Among the challenges Libonatti sees to reaching an emission-free grid in time to meet U.S. state and federal targets are the approvals required for critical infrastructure and heavy industry that will remain in place for decades, particularly transmission lines that cross jurisdictions and property lines.

“I think our industry needs to do a better job of getting the right stakeholders involved right from the beginning,” Libonatti says. “Communities don’t like to be surprised, and I completely understand. So I think they need to be part of the process right from the get-go, and we need to do a better job explaining why we’re doing what we’re doing.” As part of that process, he suggests highlighting the local jobs that infrastructure projects bring as well as the economic benefits of workers spending money in the communities around the projects

On the policy side, AVANGRID CEO Pedro Azagra says a coherent federal approach to siting interstate transmission projects will help reach the 2023 and 2024 targets for 100 % green electricity, including emissions-free buildings and transit. As the process currently exists, developers need to obtain federal, state and multiple local permits for every state a project travels through. This makes developing, permitting and constructing a single project a decades-long process.

The future of the grid

Besides cutting emissions from electricity generation, the second-largest source of CO2 emissions, green grids will return many other benefits.
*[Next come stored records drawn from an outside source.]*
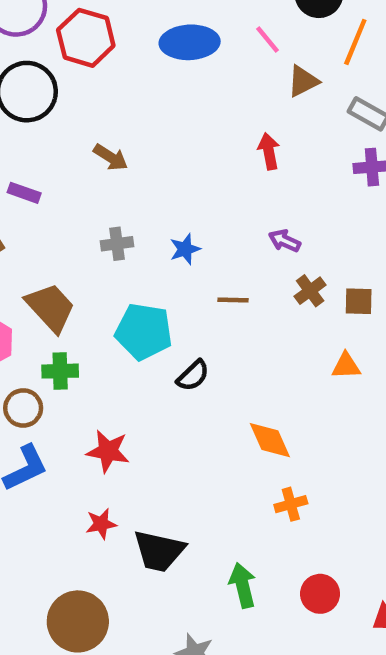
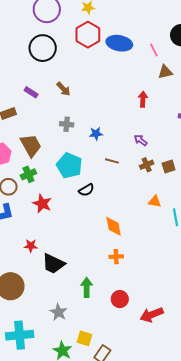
red hexagon: (86, 38) -> (88, 35), moved
brown arrow: (111, 157) -> (63, 89), moved
brown square: (359, 301) -> (169, 167), moved, turned -32
green cross: (60, 371) -> (28, 174), turned -35
red star: (108, 451) -> (42, 204), moved

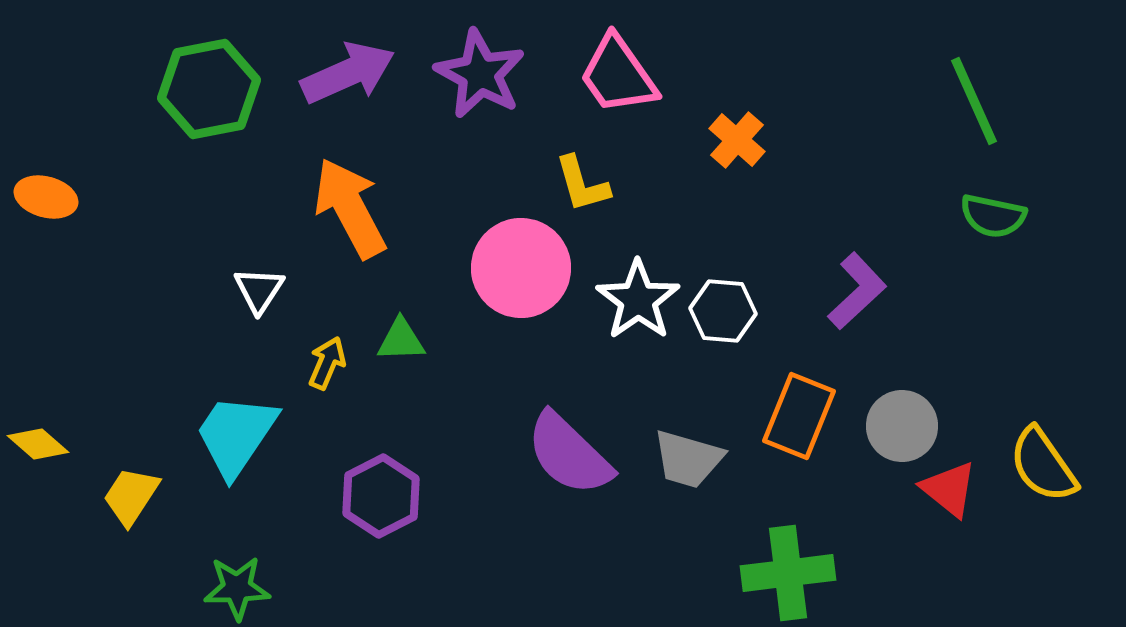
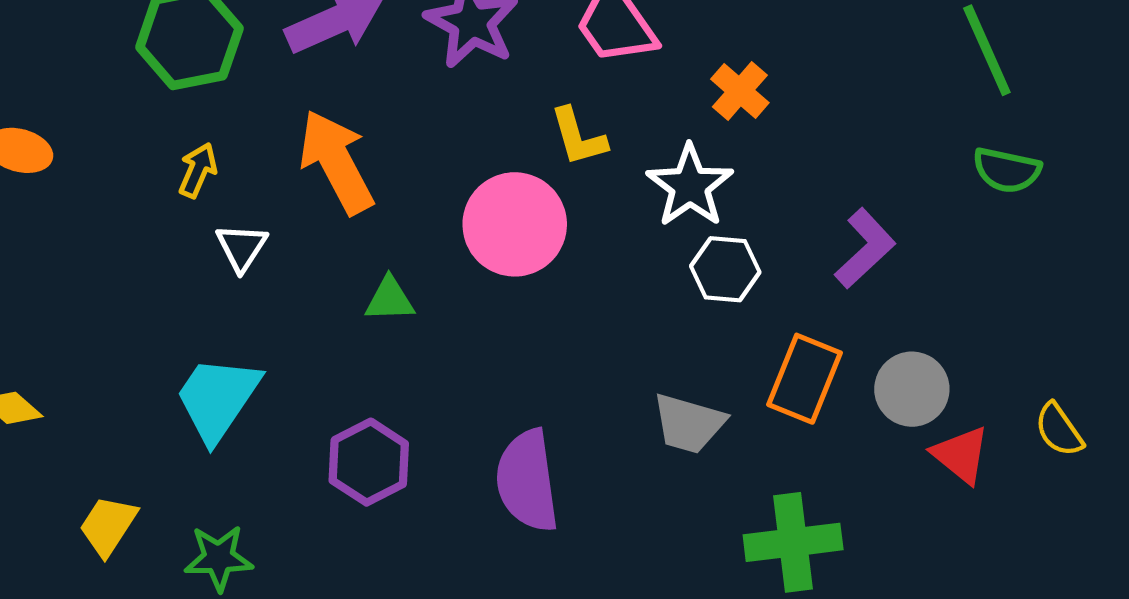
white star: (638, 300) -> (690, 186), moved
yellow arrow: (327, 363) -> (198, 170), moved
purple semicircle: (569, 454) -> (527, 481), moved, turned 38
yellow semicircle: (1043, 465) -> (1059, 430), size x0.7
yellow trapezoid: (131, 496) -> (108, 526), moved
The upgrades required for the green grid will also accelerate the move to electric vehicles, helping to cut emissions from transportation, which the U.S. Environmental Protection Agency lists as the largest emitter of greenhouse gases. “All the charging is going to be a huge draw, requiring a lot more electric generation,” says Libonatti. “If you can’t connect all that remote generation to the customers using it to charge their vehicles, it’s going to exacerbate any existing problems.”

He expects to see such transformations in cities like New York, where ambitious environmental goals will require significant efforts to have greener power. “The benefits in those scenarios are pretty direct and visible,” Libonatti says. Here’s to a cleaner future thanks to green grids.

Source: Washington Post.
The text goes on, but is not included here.